WHAT THE TASK REQUIRES:
Repeat the records below exactly, from the first line through the line containing "prolongent l’expérience du Domaine", and leave out any pictures.

EXTRACTED DATA START

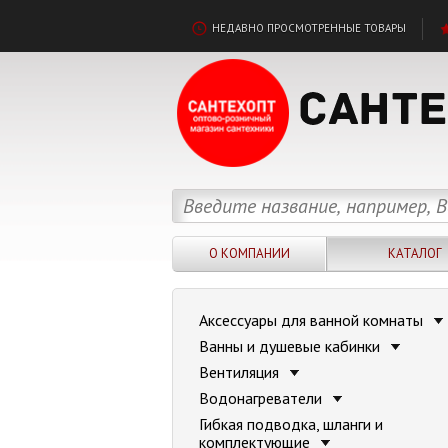
НЕДАВНО ПРОСМОТРЕННЫЕ ТОВАРЫ
О КОМПАНИИ
КАТАЛОГ
Аксессуары для ванной комнаты
Ванны и душевые кабинки
Вентиляция
Водонагреватели
Гибкая подводка, шланги и
комплектующие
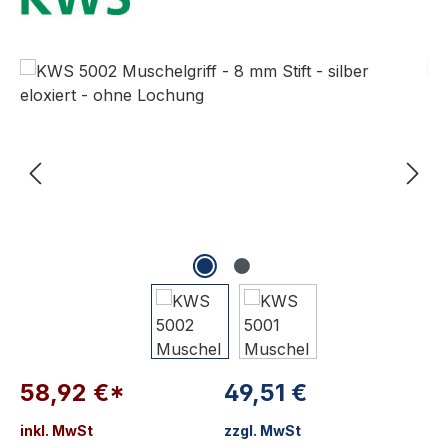
Bildergalerie überspringen
58,92 €*
49,51 €
inkl. MwSt
zzgl. MwSt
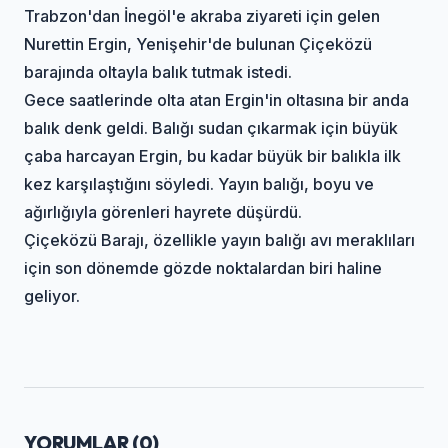
Trabzon'dan İnegöl'e akraba ziyareti için gelen
Nurettin Ergin, Yenişehir'de bulunan Çiçeközü
barajında oltayla balık tutmak istedi.
Gece saatlerinde olta atan Ergin'in oltasına bir anda
balık denk geldi. Balığı sudan çıkarmak için büyük
çaba harcayan Ergin, bu kadar büyük bir balıkla ilk
kez karşılaştığını söyledi. Yayın balığı, boyu ve
ağırlığıyla görenleri hayrete düşürdü.
Çiçeközü Barajı, özellikle yayın balığı avı meraklıları
için son dönemde gözde noktalardan biri haline
geliyor.
YORUMLAR (
0
)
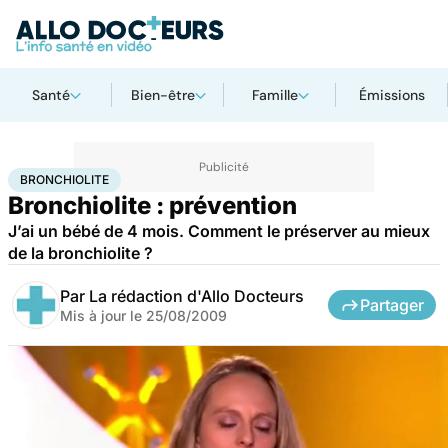
Santé
Bien-être
Famille
Émissions
Accueil
Santé
Maladies
Bronchiolite
BRONCHIOLITE
Bronchiolite : prévention
J’ai un bébé de 4 mois. Comment le préserver au mieux
de la bronchiolite ?
Par
La rédaction d'Allo Docteurs
Partager
Mis à jour le
25/08/2009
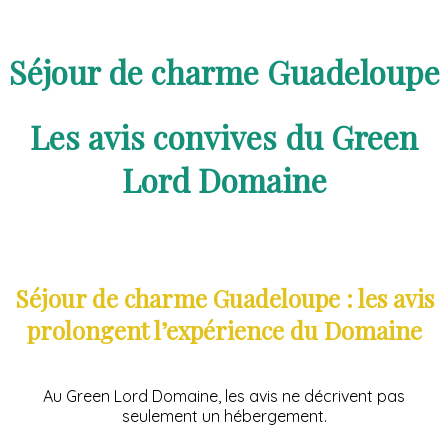
Séjour de charme Guadeloupe
Les avis convives du Green
Lord Domaine
Séjour de charme Guadeloupe : les avis
prolongent l’expérience du Domaine
Au Green Lord Domaine, les avis ne décrivent pas
seulement un hébergement.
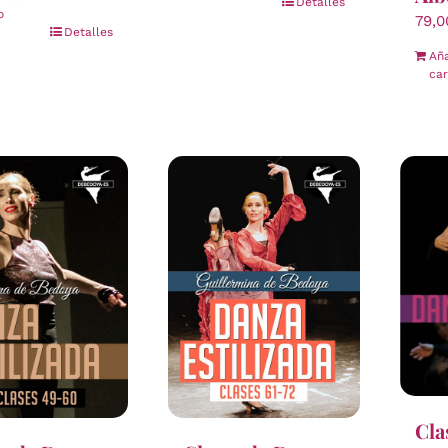
Detalles
o
79,
Detalles
Aña
car
Cla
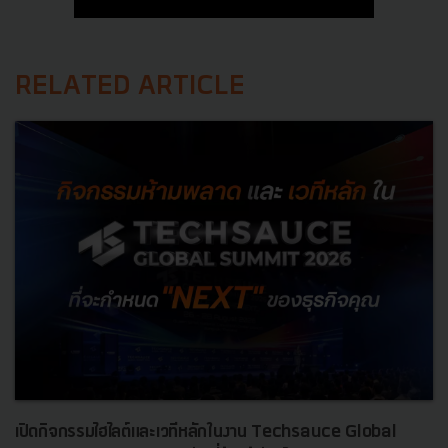
RELATED ARTICLE
เปิดกิจกรรมไฮไลต์และเวทีหลักในงาน Techsauce Global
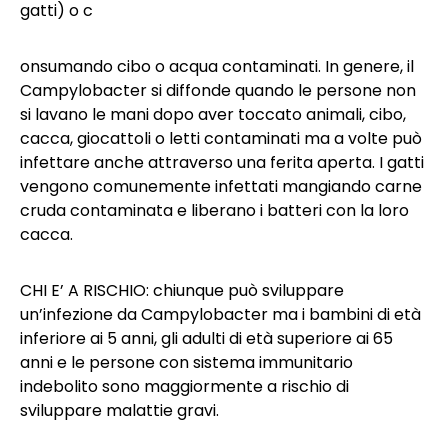
gatti) o c
onsumando cibo o acqua contaminati. In genere, il
Campylobacter si diffonde quando le persone non
si lavano le mani dopo aver toccato animali, cibo,
cacca, giocattoli o letti contaminati ma a volte può
infettare anche attraverso una ferita aperta. I gatti
vengono comunemente infettati mangiando carne
cruda contaminata e liberano i batteri con la loro
cacca.
CHI E’ A RISCHIO: chiunque può sviluppare
un’infezione da Campylobacter ma i bambini di età
inferiore ai 5 anni, gli adulti di età superiore ai 65
anni e le persone con sistema immunitario
indebolito sono maggiormente a rischio di
sviluppare malattie gravi.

EXTRACTED DATA END

REPLY:
НЕДАВНО ПРОСМОТРЕННЫЕ ТОВАРЫ
О КОМПАНИИ
КАТАЛОГ
Аксессуары для ванной комнаты
Ванны и душевые кабинки
Вентиляция
Водонагреватели
Гибкая подводка, шланги и
комплектующие
Bildergalerie überspringen
58,92 €*
49,51 €
inkl. MwSt
zzgl. MwSt
Trabzon'dan İnegöl'e akraba ziyareti için gelen
Nurettin Ergin, Yenişehir'de bulunan Çiçeközü
barajında oltayla balık tutmak istedi.
Gece saatlerinde olta atan Ergin'in oltasına bir anda
balık denk geldi. Balığı sudan çıkarmak için büyük
çaba harcayan Ergin, bu kadar büyük bir balıkla ilk
kez karşılaştığını söyledi. Yayın balığı, boyu ve
ağırlığıyla görenleri hayrete düşürdü.
Çiçeközü Barajı, özellikle yayın balığı avı meraklıları
için son dönemde gözde noktalardan biri haline
geliyor.
YORUMLAR (
0
)
Santé
Bien-être
Famille
Émissions
Accueil
Santé
Maladies
Bronchiolite
BRONCHIOLITE
Bronchiolite : prévention
J’ai un bébé de 4 mois. Comment le préserver au mieux
de la bronchiolite ?
Par
La rédaction d'Allo Docteurs
Partager
Mis à jour le
25/08/2009
Séjour de charme Guadeloupe
Les avis convives du Green
Lord Domaine
Séjour de charme Guadeloupe : les avis
prolongent l’expérience du Domaine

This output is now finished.